I wish to raise those living with a disability and the problems they have in gaining employment. The wage subsidy scheme could provide a much better pathway for more people to enter employment. However, one of the biggest employers of those with a disability, Rehab, in conversation said the Government's announcement of €1.20 increase in the minimum wage seems disingenuous given the actual increases applied to anyone employing more than two disabled employees range between 18 cent and 94 cent, considerably less than €1.20 and, in most instances, less than the increase in the national minimum wage of 65 cent. This is the type of comment I am hearing on the budget proposals. I ask that these examples be re-examined.
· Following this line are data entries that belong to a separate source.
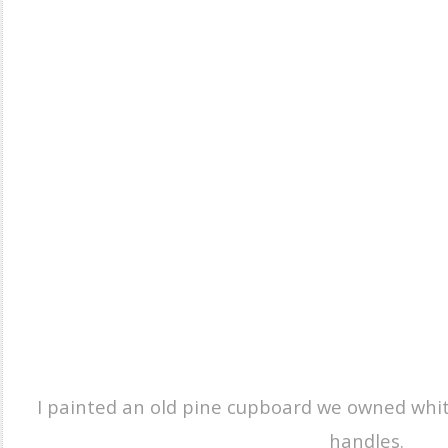
I painted an old pine cupboard we owned whit
handles.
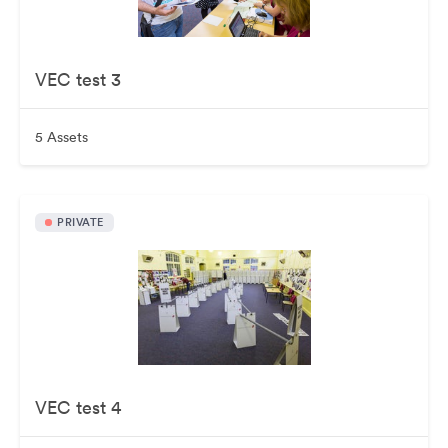
VEC test 3
5 Assets
PRIVATE
VEC test 4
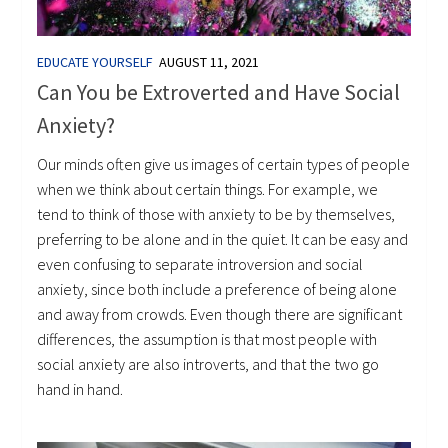
EDUCATE YOURSELF
AUGUST 11, 2021
Can You be Extroverted and Have Social
Anxiety?
Our minds often give us images of certain types of people
when we think about certain things. For example, we
tend to think of those with anxiety to be by themselves,
preferring to be alone and in the quiet. It can be easy and
even confusing to separate introversion and social
anxiety, since both include a preference of being alone
and away from crowds. Even though there are significant
differences, the assumption is that most people with
social anxiety are also introverts, and that the two go
hand in hand.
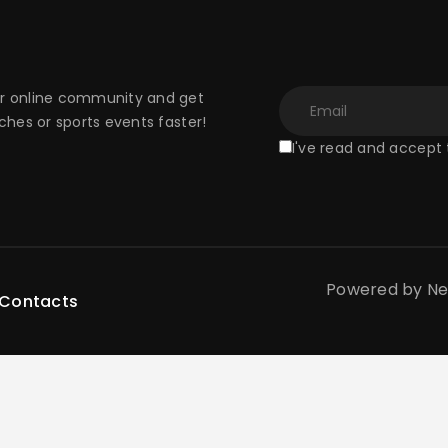
 online community and get
hes or sports events faster!
I've read and accept
Powered by New 
Contacts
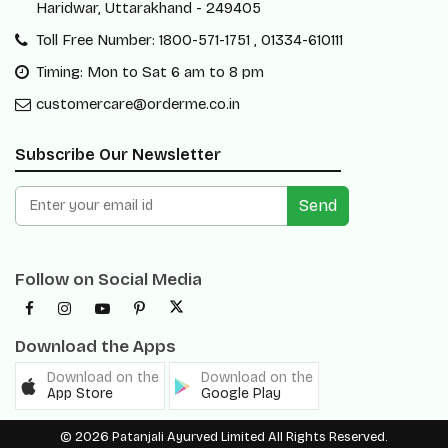
Haridwar, Uttarakhand - 249405
Toll Free Number: 1800-571-1751 , 01334-610111
Timing: Mon to Sat 6 am to 8 pm
customercare@orderme.co.in
Subscribe Our Newsletter
Send
Follow on Social Media
Download the Apps
Download on the
Download on the
App Store
Google Play
© 2026 Patanjali Ayurved Limited All Rights Reserved.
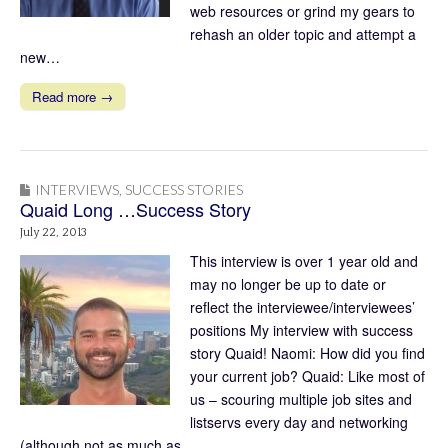
web resources or grind my gears to
rehash an older topic and attempt a
new…
Read more →
INTERVIEWS
,
SUCCESS STORIES
Quaid Long …Success Story
July 22, 2013
This interview is over 1 year old and
may no longer be up to date or
reflect the interviewee/interviewees’
positions My interview with success
story Quaid! Naomi: How did you find
your current job? Quaid: Like most of
us – scouring multiple job sites and
listservs every day and networking
(although not as much as…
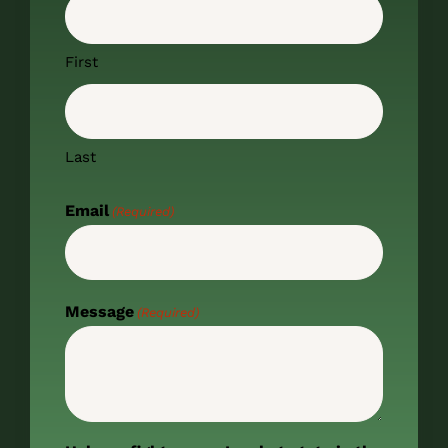
First
Last
Email
(Required)
Message
(Required)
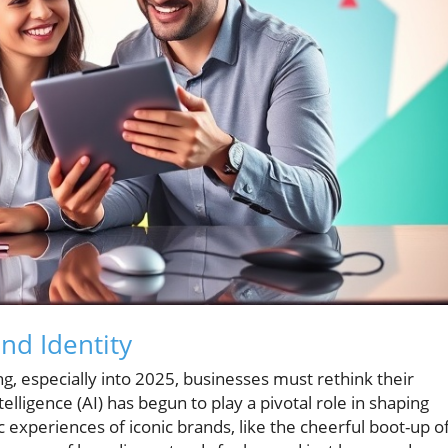
nd Identity
g, especially into 2025, businesses must rethink their
ntelligence (AI) has begun to play a pivotal role in shaping
c experiences of iconic brands, like the cheerful boot-up of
I wish to put on the record a conversation I had with a person in receipt of the disability allowance on my way to Dublin today. This person cannot afford to put the heating on for the hours his disability and medical conditions require. Instead, he goes to bed early and wraps himself up in his duvet. To add insult, his phone was recently cut off for a number of days by Eir even though it knew he was a vulnerable customer. The reply from that company when he rang them when he got his phone back was that it had a new system and the computer did not recognise he was a vulnerable customer. All of this was for an outstanding bill of €96. This is an example of the daily life of many of the people I deal with who are living with a disability. This is why the Government should have chosen a disability payment over a big VAT cut for bigger and bigger businesses.